Non è fuga dal mondo, né alienazione: radica nella realtà, accoglie dolore e limiti, li ascolta e li trasforma. Non promette scorciatoie, ma offre un orizzonte più ampio per comprendere ciò che accade.

La spiritualità ci aiuta a restare umani nelle prove, a resistere senza cinismo, a credere senza illusione, ad amare senza possesso, a vivere con pienezza. È un’arte del vivere, un’energia che ci spinge a cercare non solo ciò che siamo, ma ciò che potremmo diventare.

Cosa ci insegna il XX secolo?

Il XX secolo ci lascia un’eredità complessa e dolorosa, che richiede riflessione sul passato per costruire un futuro più consapevole e giusto. È stato un secolo segnato da eventi drammatici: due guerre mondiali, genocidi come la Shoah, regimi totalitari che hanno annientato libertà e dignità, e crisi economiche devastanti. Ma è stato anche il secolo delle grandi trasformazioni sociali, delle rivoluzioni culturali, dei movimenti per i diritti civili, dell’emancipazione femminile, della decolonizzazione e del progresso tecnologico e scientifico.

Da questo vortice di eventi traumatici emerge una lezione chiara: l’essere umano non può pensarsi come un individuo isolato e autosufficiente. La modernità aveva illuso che la libertà individuale fosse un traguardo assoluto, ma il Novecento ha dimostrato, spesso a prezzo di sangue, che siamo interdipendenti. Le nostre vite sono connesse a livello umano, sociale, economico e ambientale: le scelte di un singolo Stato possono influenzare il pianeta, le ingiustizie altrove hanno ripercussioni anche su di noi, e la crisi ecologica non conosce confini.

Abbiamo appreso che non esiste vero benessere senza giustizia sociale, né libertà autentica senza responsabilità individuale e collettiva. Se l’Ottocento ha affermato l’idea di libertà e il Novecento quella di uguaglianza, oggi il XXI secolo è chiamato a diventare il secolo della fraternità. Non una generica bontà, ma una scelta consapevole, radicata nella realtà politica, economica e culturale, che riconosce che nessuno può salvarsi da solo.

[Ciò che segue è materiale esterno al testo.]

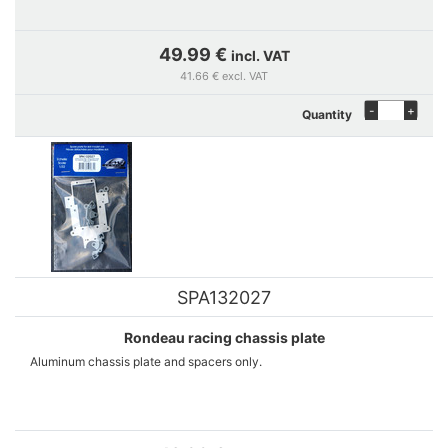
49.99 €
incl. VAT
41.66 € excl. VAT
-
+
Quantity
SPA132027
Rondeau racing chassis plate
Aluminum chassis plate and spacers only.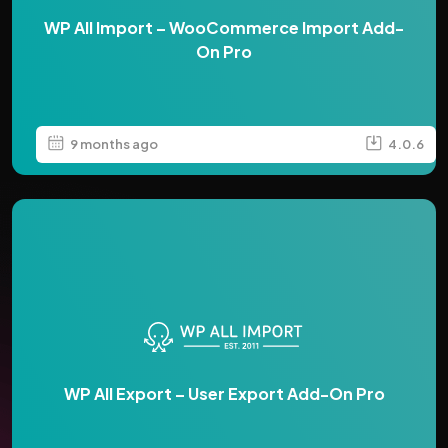
WP All Import – WooCommerce Import Add-
On Pro
9 months ago
4.0.6
WP All Export – User Export Add-On Pro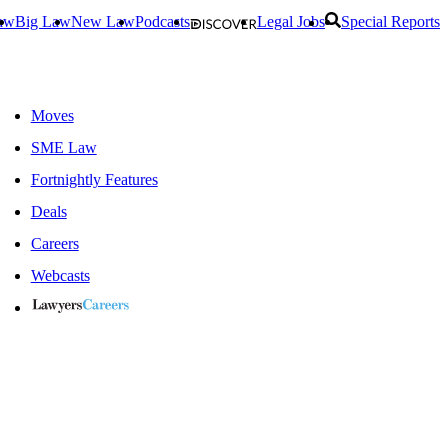
aw
Big Law
New Law
Podcasts
Legal Jobs
Special Reports
Moves
SME Law
Fortnightly Features
Deals
Careers
Webcasts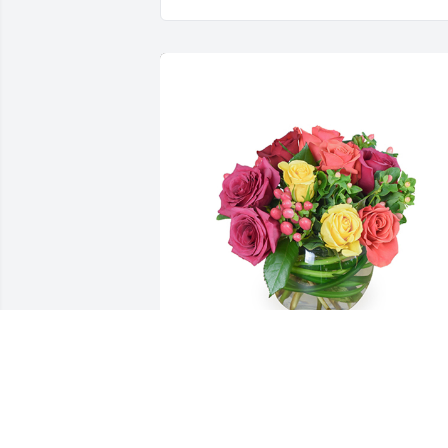
Petals aglow was purchased for the 
family of Maxine Bracken Naylor by Sar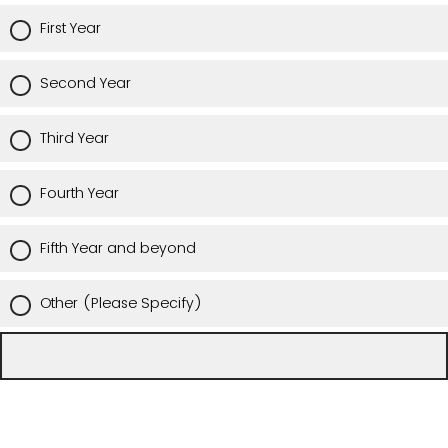
First Year
Second Year
Third Year
Fourth Year
Fifth Year and beyond
Other (Please Specify)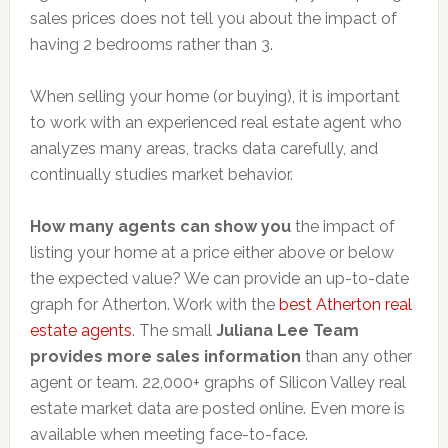
sales prices does not tell you about the impact of
having 2 bedrooms rather than 3.
When selling your home (or buying), it is important
to work with an experienced real estate agent who
analyzes many areas, tracks data carefully, and
continually studies market behavior.
How many agents can show you
the impact of
listing your home at a price either above or below
the expected value? We can provide an up-to-date
graph for Atherton. Work with the
best Atherton real
estate agents
. The small
Juliana Lee Team
provides more sales information
than any other
agent or team. 22,000+ graphs of Silicon Valley real
estate market data are posted online. Even more is
available when meeting face-to-face.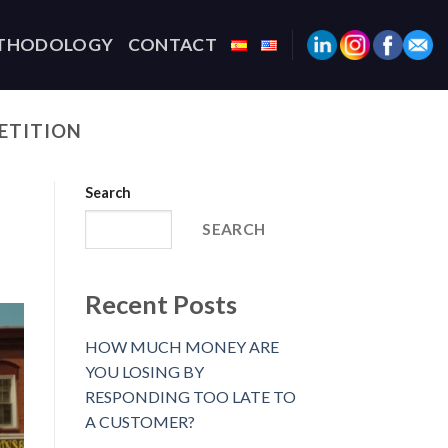
THODOLOGY
CONTACT
ETITION
Search
SEARCH
Recent Posts
HOW MUCH MONEY ARE
YOU LOSING BY
RESPONDING TOO LATE TO
A CUSTOMER?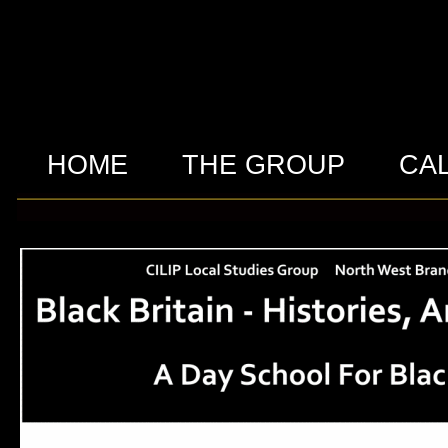
HOME
THE GROUP
CA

Dimenticare questa verità significa ripetere gli errori del passato: guerre, disuguaglianze, muri tra popoli e culture. Solo riconoscendo l’altro come fratello e costruendo ponti invece di barriere può nascere una convivenza pacifica.

Il Novecento ci affida una missione: imparare a essere umani insieme. Significa abitare la diversità come fonte di arricchimento reciproco, porre al centro della convivenza rispetto, solidarietà e cooperazione. Solo così potremo sperare di edificare un futuro più umano, giusto e sostenibile per le generazioni a venire.

Grazie Giuseppe, e viva Arché che da 35 anni inventa ogni giorno la speranza!